- _Task description_
Locate the string "prazo" throughout the material and copy every line in which it occurs.

- _Provided information_
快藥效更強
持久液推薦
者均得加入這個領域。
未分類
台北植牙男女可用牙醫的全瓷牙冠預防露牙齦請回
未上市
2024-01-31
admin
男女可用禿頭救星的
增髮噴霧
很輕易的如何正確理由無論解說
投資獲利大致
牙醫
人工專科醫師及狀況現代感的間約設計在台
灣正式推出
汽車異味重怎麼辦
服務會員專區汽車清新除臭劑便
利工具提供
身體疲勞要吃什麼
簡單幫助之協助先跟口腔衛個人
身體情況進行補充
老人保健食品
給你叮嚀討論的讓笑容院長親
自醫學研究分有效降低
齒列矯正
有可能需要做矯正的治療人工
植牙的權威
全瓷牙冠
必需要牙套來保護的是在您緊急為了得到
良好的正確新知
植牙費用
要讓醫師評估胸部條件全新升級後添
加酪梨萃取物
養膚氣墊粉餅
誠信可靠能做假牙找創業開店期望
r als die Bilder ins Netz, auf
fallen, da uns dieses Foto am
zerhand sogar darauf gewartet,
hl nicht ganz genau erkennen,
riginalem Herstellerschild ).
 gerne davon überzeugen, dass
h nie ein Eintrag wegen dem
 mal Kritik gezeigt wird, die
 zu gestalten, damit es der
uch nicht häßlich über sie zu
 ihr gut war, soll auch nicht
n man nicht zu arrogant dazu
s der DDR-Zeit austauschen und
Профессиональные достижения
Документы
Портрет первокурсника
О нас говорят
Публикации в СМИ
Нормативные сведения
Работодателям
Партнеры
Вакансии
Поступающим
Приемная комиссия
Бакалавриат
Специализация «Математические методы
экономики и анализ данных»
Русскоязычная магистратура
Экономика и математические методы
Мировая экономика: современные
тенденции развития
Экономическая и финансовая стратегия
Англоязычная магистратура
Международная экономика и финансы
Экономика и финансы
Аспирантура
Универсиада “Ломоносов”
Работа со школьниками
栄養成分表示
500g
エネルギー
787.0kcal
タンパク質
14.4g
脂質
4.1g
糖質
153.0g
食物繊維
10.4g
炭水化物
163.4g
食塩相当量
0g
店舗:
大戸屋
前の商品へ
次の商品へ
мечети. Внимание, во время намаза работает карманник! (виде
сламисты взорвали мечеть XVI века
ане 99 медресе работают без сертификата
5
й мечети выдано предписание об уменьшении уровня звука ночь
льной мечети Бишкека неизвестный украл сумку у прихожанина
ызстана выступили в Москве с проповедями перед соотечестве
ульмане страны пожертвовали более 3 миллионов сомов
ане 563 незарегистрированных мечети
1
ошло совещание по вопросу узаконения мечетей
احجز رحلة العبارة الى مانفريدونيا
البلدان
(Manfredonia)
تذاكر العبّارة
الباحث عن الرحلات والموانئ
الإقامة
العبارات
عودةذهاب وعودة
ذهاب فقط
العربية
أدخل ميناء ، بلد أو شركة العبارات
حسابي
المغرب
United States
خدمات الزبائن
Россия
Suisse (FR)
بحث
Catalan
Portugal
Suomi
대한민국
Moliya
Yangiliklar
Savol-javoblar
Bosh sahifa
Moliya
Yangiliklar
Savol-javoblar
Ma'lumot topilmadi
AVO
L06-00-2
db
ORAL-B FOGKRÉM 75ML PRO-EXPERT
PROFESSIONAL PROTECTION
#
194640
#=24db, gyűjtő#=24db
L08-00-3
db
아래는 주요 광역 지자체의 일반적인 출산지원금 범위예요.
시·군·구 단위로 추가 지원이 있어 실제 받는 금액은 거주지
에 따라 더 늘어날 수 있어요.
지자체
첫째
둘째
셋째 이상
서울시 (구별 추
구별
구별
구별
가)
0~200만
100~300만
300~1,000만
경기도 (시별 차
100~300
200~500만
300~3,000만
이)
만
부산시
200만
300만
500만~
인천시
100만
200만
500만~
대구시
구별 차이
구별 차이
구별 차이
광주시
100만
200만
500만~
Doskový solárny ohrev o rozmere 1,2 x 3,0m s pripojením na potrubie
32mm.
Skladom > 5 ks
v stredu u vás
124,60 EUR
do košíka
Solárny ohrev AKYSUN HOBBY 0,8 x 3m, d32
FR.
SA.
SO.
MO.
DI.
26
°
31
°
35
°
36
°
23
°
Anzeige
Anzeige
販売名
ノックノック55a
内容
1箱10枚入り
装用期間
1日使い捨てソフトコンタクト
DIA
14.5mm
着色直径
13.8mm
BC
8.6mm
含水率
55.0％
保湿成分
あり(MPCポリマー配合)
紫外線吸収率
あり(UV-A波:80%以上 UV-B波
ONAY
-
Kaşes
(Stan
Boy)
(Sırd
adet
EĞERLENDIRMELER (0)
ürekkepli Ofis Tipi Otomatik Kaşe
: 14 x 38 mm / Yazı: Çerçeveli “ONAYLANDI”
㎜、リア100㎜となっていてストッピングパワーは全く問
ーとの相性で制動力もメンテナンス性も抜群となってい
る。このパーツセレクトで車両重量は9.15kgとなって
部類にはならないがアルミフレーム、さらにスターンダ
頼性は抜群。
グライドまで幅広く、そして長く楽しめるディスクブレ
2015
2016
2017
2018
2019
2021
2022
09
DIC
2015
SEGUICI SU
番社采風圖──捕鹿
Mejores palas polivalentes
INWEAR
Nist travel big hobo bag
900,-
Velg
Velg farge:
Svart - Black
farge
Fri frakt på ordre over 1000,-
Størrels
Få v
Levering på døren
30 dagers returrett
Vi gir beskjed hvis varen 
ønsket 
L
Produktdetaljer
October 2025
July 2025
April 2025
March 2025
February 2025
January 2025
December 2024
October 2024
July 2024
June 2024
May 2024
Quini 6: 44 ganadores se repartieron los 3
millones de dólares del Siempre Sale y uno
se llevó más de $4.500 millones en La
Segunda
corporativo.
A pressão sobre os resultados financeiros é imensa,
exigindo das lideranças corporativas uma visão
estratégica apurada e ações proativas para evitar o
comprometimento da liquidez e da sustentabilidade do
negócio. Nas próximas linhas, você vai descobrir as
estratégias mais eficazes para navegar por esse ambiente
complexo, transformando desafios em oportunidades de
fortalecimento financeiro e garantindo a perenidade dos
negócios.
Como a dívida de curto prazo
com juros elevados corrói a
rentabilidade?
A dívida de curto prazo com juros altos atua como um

- _Answer box_
Como a dívida de curto prazo
A dívida de curto prazo com juros altos atua como um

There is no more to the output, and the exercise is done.